Still, we need to guess the hyperparamters, here the $C$ hyperparamters, i.e., the penalty parameter of the error term, and the selected kernel, each of which may or may not come with further hyperparameters, here $\gamma$. 

In [58]:
parameters = {'kernel':['linear', 'rbf', 'poly', 'sigmoid'], 'C':[0.1, 1, 10, 100], 'gamma': [1,0.1,0.01,0.001]}
svc = svm.SVC()
clf = GridSearchCV(svc, parameters)
clf.fit(X, y)
GridSearchCV(estimator=svc, param_grid=parameters)
sorted(clf.cv_results_.keys())

['mean_fit_time',
 'mean_score_time',
 'mean_test_score',
 'param_C',
 'param_gamma',
 'param_kernel',
 'params',
 'rank_test_score',
 'split0_test_score',
 'split1_test_score',
 'split2_test_score',
 'split3_test_score',
 'split4_test_score',
 'std_fit_time',
 'std_score_time',
 'std_test_score']

In [59]:
df = pd.DataFrame.from_dict(clf.cv_results_)
df[[
 'mean_test_score',
 'param_C',
 'param_kernel',
 'param_gamma',
 'std_test_score']].sort_values([
 'mean_test_score',
 'std_test_score',
 'param_kernel'],ascending=False).head(15)

Unnamed: 0,mean_test_score,param_C,param_kernel,param_gamma,std_test_score
35,0.973333,10.0,sigmoid,1.0,0.03266
51,0.973333,100.0,sigmoid,1.0,0.03266
33,0.973333,10.0,rbf,1.0,0.024944
53,0.973333,100.0,rbf,0.1,0.024944
55,0.966667,100.0,sigmoid,0.1,0.029814
34,0.966667,10.0,poly,1.0,0.029814
32,0.966667,10.0,linear,1.0,0.029814
36,0.966667,10.0,linear,0.1,0.029814
40,0.966667,10.0,linear,0.01,0.029814
44,0.966667,10.0,linear,0.001,0.029814


The linear kernel with $C=1$ is not among the champions, so we did not so good in the initial fixed setting.

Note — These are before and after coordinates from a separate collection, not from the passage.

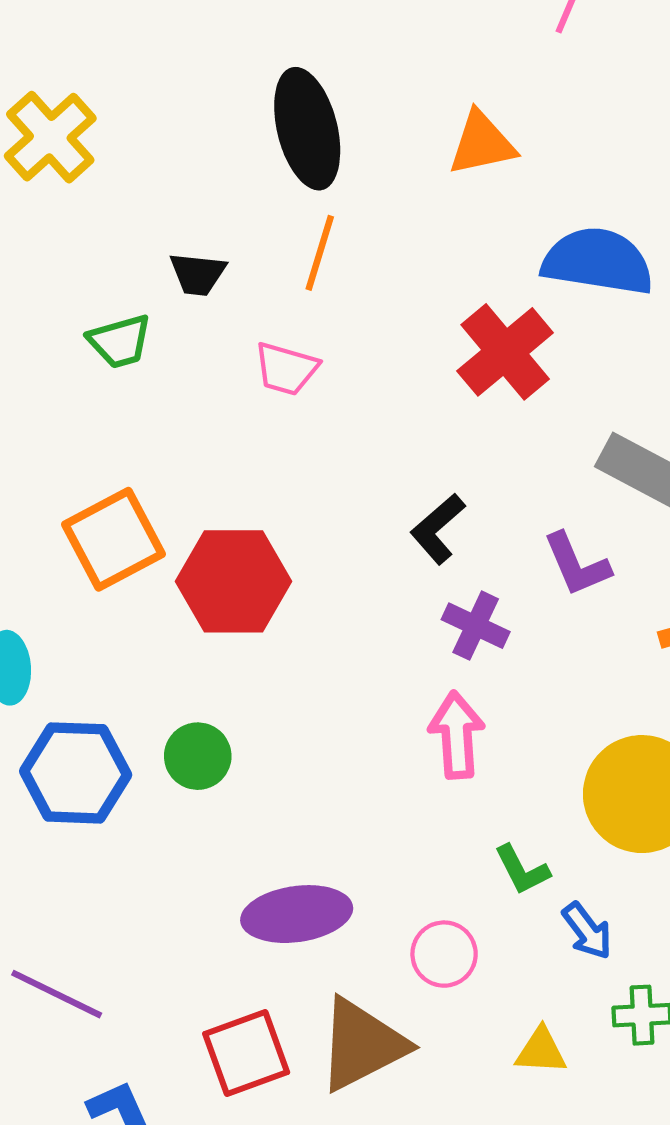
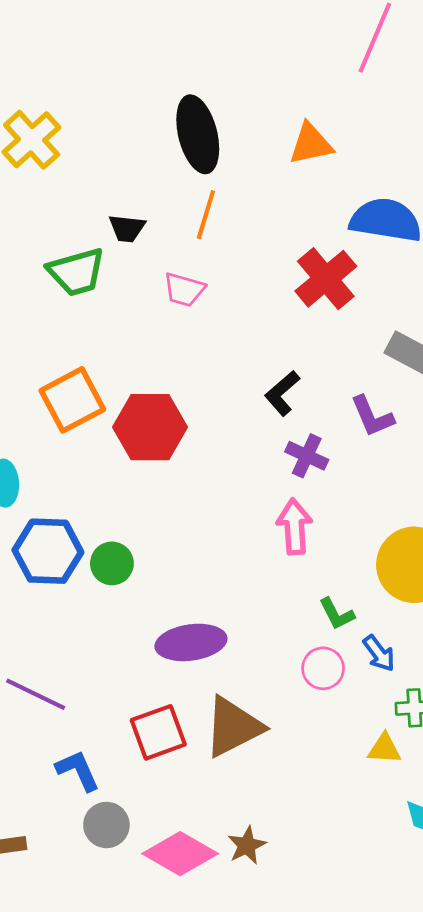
green trapezoid: (120, 341) -> (76, 272), size x1.4
green circle: (198, 756) -> (112, 563), moved
pink circle: (444, 954) -> (323, 668), moved
yellow triangle: (541, 1051) -> (384, 749), moved

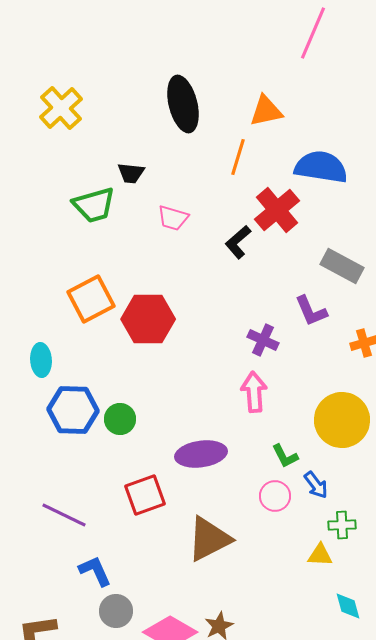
orange line: (206, 215) -> (238, 157), moved
black L-shape: (282, 393) -> (238, 242), moved
purple ellipse: (191, 642) -> (201, 454), moved
red square: (158, 732) -> (145, 495), moved

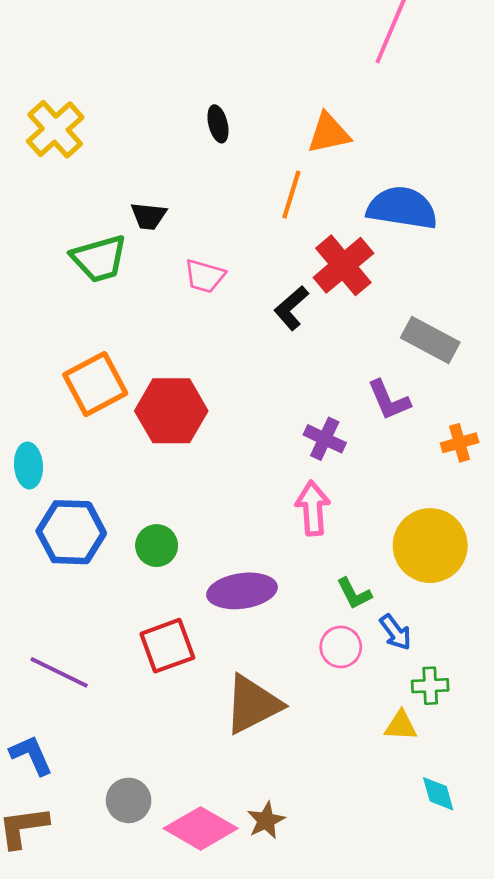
black ellipse: (183, 104) -> (218, 124), size x0.5
green circle: (120, 419) -> (157, 546), moved
blue L-shape: (95, 571) -> (31, 755), moved

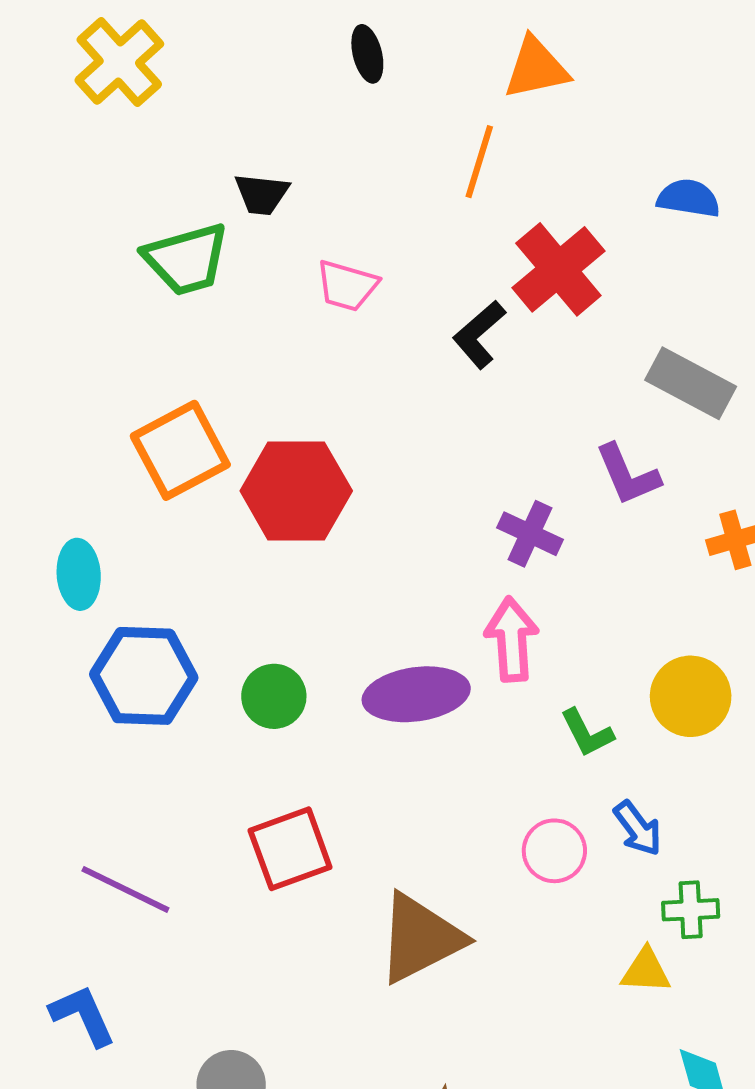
blue semicircle: (402, 208) -> (689, 198), moved, size x0.6
yellow circle: (430, 546) -> (691, 696), size x0.7
purple ellipse: (242, 591) -> (416, 694), moved
green L-shape: (354, 594) -> (587, 733), moved

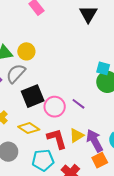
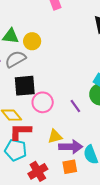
purple line: (78, 104) -> (75, 106), moved
red L-shape: (57, 139) -> (20, 131), moved, turned -90
purple arrow: (95, 141) -> (71, 147), turned 100

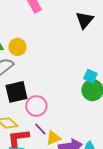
purple line: (75, 106) -> (40, 129), moved

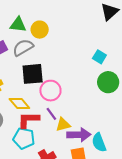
cyan square: (90, 76) -> (99, 57), moved

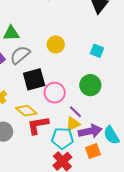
yellow circle: (40, 30) -> (56, 44), moved
green circle: (108, 82) -> (90, 85), moved
purple line: (51, 114) -> (75, 112), moved
cyan pentagon: (24, 138) -> (62, 138), moved

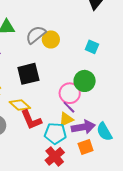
gray semicircle: (20, 55) -> (36, 35), moved
pink circle: (55, 93) -> (70, 93), moved
red L-shape: (38, 125) -> (31, 120), turned -105

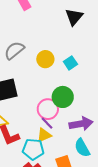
yellow circle: (51, 39) -> (45, 59), moved
cyan square: (92, 47) -> (70, 63), turned 32
purple arrow: (83, 127) -> (81, 124), moved

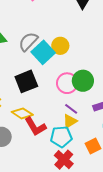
cyan square: (70, 63) -> (43, 52), moved, size x1.6
pink circle: (48, 109) -> (67, 83), moved

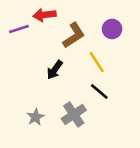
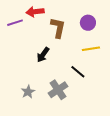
brown L-shape: (74, 35) -> (58, 28), turned -45
yellow line: (97, 62) -> (91, 49), moved, turned -66

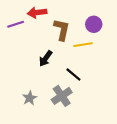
yellow line: (91, 49) -> (83, 45), moved
black line: (78, 72) -> (73, 75), moved

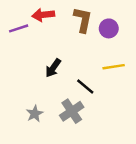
brown L-shape: (62, 30) -> (83, 20), moved
yellow line: (83, 45) -> (114, 67), moved

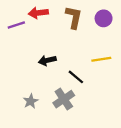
purple circle: (109, 28) -> (104, 18), moved
black arrow: (53, 68) -> (47, 60), turned 42

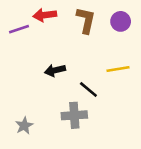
gray cross: (64, 99) -> (74, 115), turned 30
gray star: (31, 101) -> (24, 126), moved

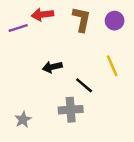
yellow line: (118, 69) -> (112, 66), turned 75

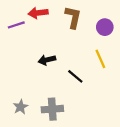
purple circle: (115, 21) -> (105, 27), moved
gray cross: (71, 110) -> (52, 109), moved

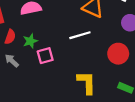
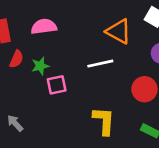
gray arrow: (12, 61) -> (15, 123), moved

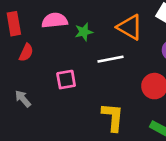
green star: (40, 66) -> (84, 32), moved
gray arrow: (15, 123) -> (23, 99), moved

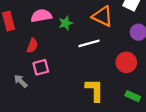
red semicircle: (26, 53) -> (32, 46), moved
pink square: (66, 80) -> (41, 67), moved

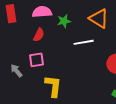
red semicircle: (32, 46) -> (39, 35), moved
yellow L-shape: (95, 90) -> (53, 86), moved

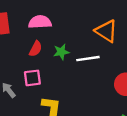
green star: (64, 21) -> (61, 52), moved

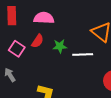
pink square: (32, 78) -> (17, 49), moved, turned 35

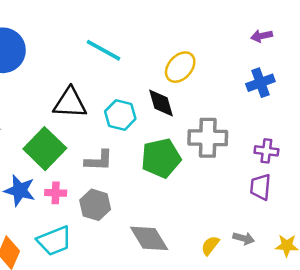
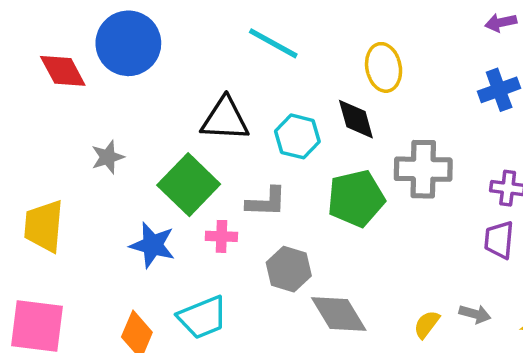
yellow ellipse: (180, 67) -> (384, 67), turned -52
pink cross: (56, 193) -> (221, 236), moved
gray hexagon: (95, 205) -> (289, 269), moved

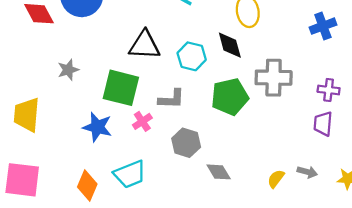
green square: (189, 185) -> (121, 88), turned -30
pink cross: (221, 236) -> (142, 121), turned -36
gray diamond: (339, 314) -> (219, 172), size x0.7

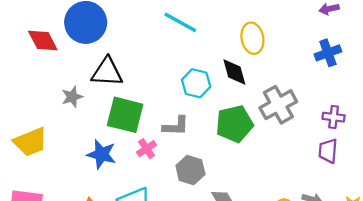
black triangle: (145, 45) -> (107, 72), moved
gray cross: (274, 78) -> (278, 105), turned -30
yellow trapezoid: (27, 115) -> (30, 142), turned -117

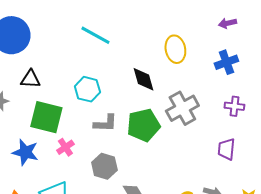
yellow ellipse: (252, 38) -> (175, 49), moved
black triangle: (107, 72) -> (30, 79), size x0.7
cyan hexagon: (196, 83) -> (87, 89), moved
purple cross: (334, 117) -> (234, 106), moved
gray L-shape: (176, 126) -> (105, 123), moved

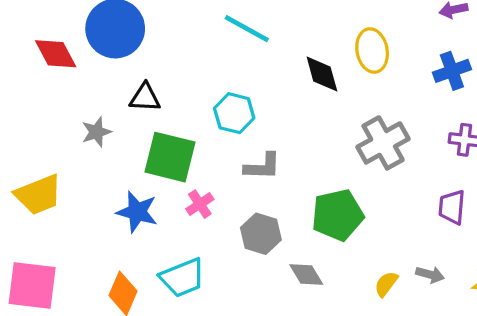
black diamond: (143, 79) -> (322, 74), moved
green pentagon: (143, 125) -> (338, 215), moved

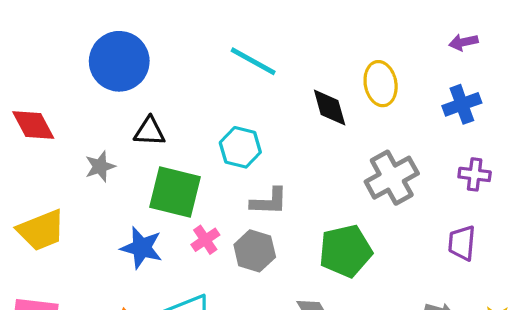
red diamond: (56, 54) -> (33, 125), moved
gray hexagon: (261, 234) -> (255, 251), moved

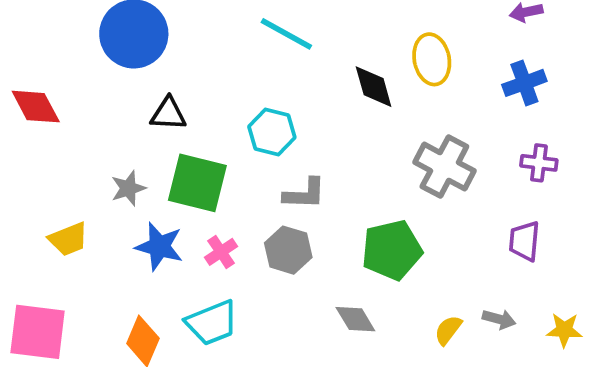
gray star: (100, 166) -> (128, 188), moved
gray cross: (392, 178) -> (444, 167), turned -33
yellow trapezoid: (41, 230) -> (68, 239), moved, size x0.7
pink cross: (205, 240) -> (221, 252), moved

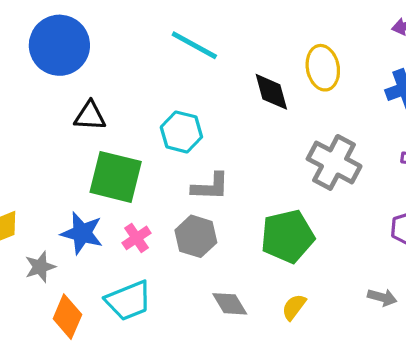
gray star: (128, 188) -> (40, 267), moved
gray diamond: (355, 319) -> (230, 304), moved
yellow semicircle: (448, 330) -> (294, 307), moved

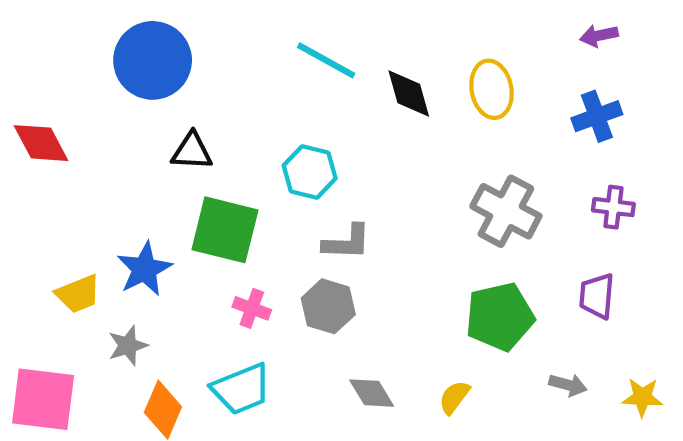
black diamond: (271, 92) -> (409, 93), moved
blue star: (82, 233) -> (144, 269), moved, turned 30
green pentagon: (287, 236) -> (500, 317), moved
pink cross: (137, 238) -> (252, 308), turned -36

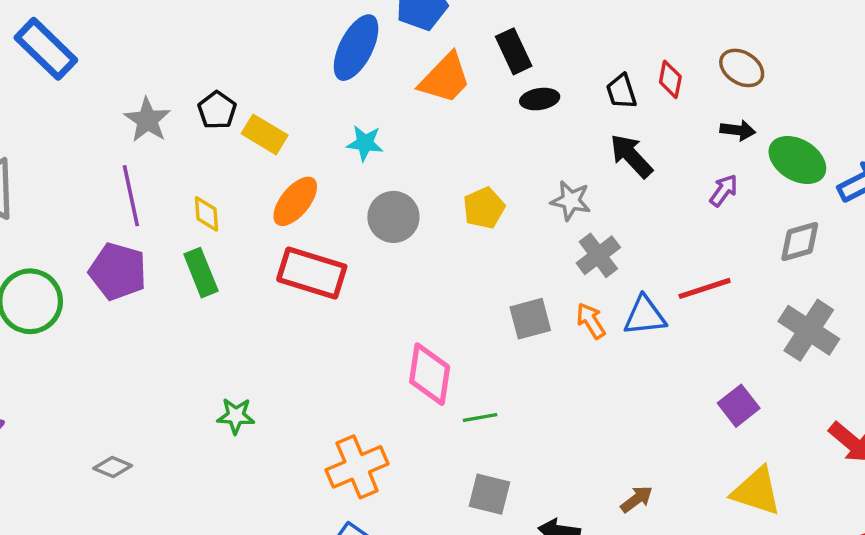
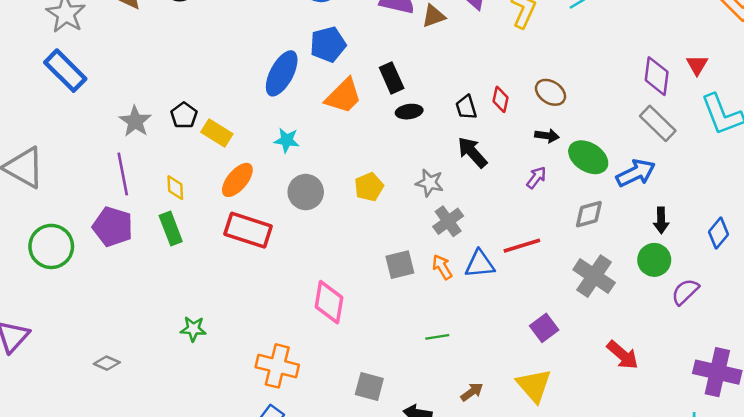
green line: (480, 417) -> (437, 337), moved
orange cross: (357, 467) -> (277, 366), turned 36
yellow triangle: (756, 491) -> (534, 385), moved, turned 30

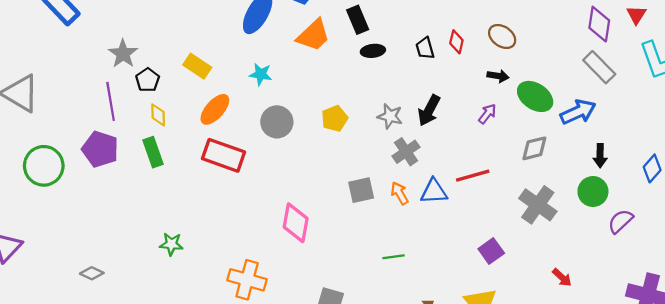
black pentagon: (184, 115) -> (148, 80), moved
black arrow: (472, 152) -> (429, 110), moved, turned -112
red arrow: (623, 355) -> (562, 277), size x0.7

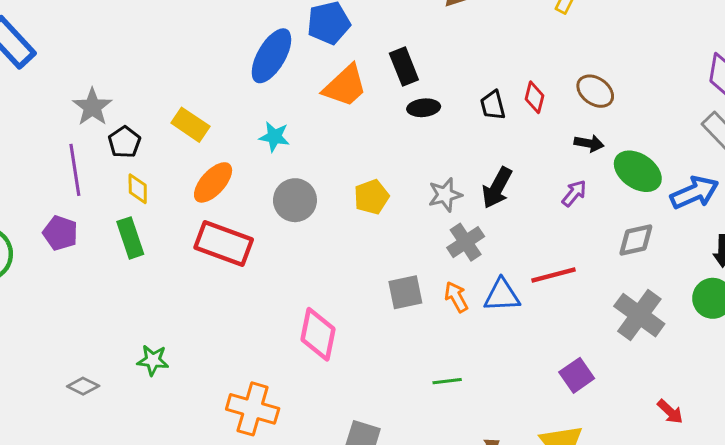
gray star: (390, 116) -> (445, 195), turned -30
purple pentagon: (100, 149) -> (60, 233), size x0.7
gray diamond: (92, 273) -> (83, 386), moved

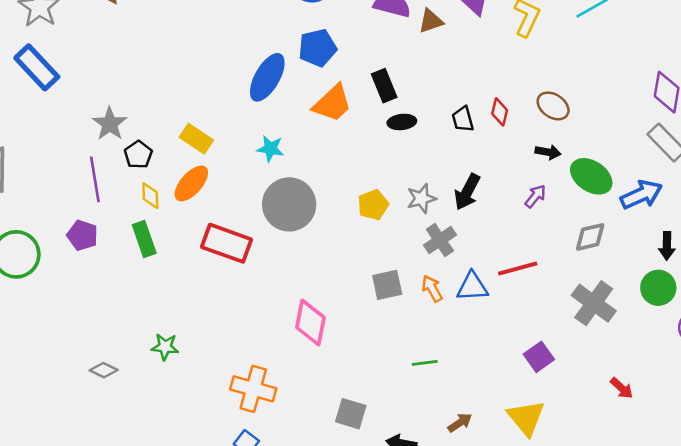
orange ellipse: (213, 182) -> (191, 183), moved
yellow pentagon: (372, 197) -> (373, 205), moved
gray circle: (295, 200) -> (289, 204), size x1.4

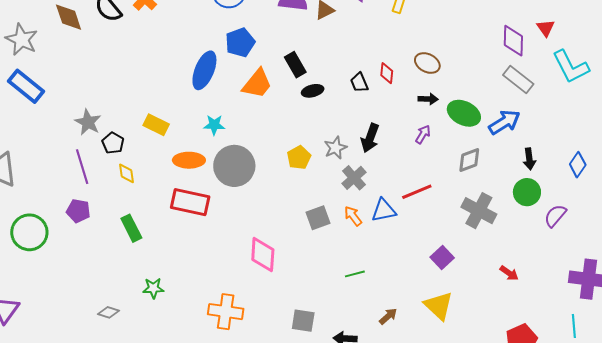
orange ellipse: (191, 183) -> (189, 160), moved, turned 56
green rectangle: (144, 239) -> (131, 228), moved

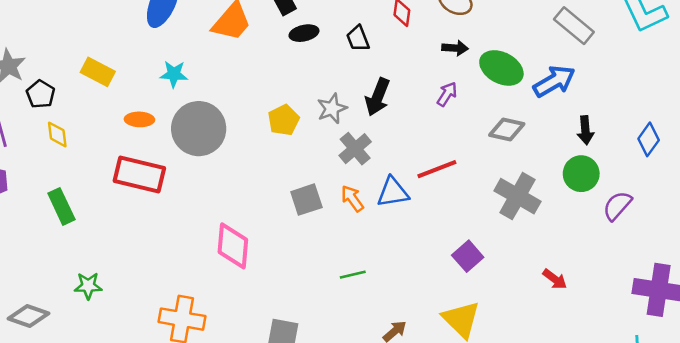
black trapezoid: (359, 82) -> (358, 38), moved
orange ellipse: (189, 160) -> (139, 119), size x0.7
gray diamond: (469, 160) -> (507, 129), turned 32
gray diamond: (109, 312) -> (29, 316), size x1.4

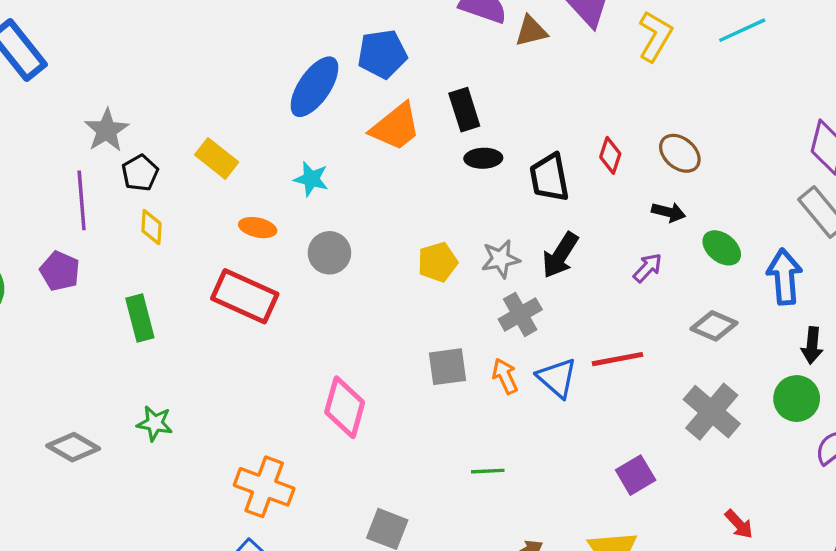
black trapezoid: (358, 38) -> (549, 177), size x1.4
green ellipse: (501, 68) -> (722, 248), size x0.7
blue arrow: (554, 81) -> (785, 277), turned -75
gray circle: (199, 129) -> (329, 253), size x0.6
blue triangle: (393, 192) -> (557, 378), turned 40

Recall the definition of [kernel functions](https://scikit-learn.org/dev/modules/svm.html#svm-kernels). The parameter $\gamma$ is not used in the linear kernel. Since $\gamma$ does not matter here, the best linear kernels with $C=10$ comes in four equally good paramerizations with $\gamma \in \{1,0.1,0.01,0.001\}$. Testing them adds to training time and is the drawback of using the grid search library instead of programming nested loops manually.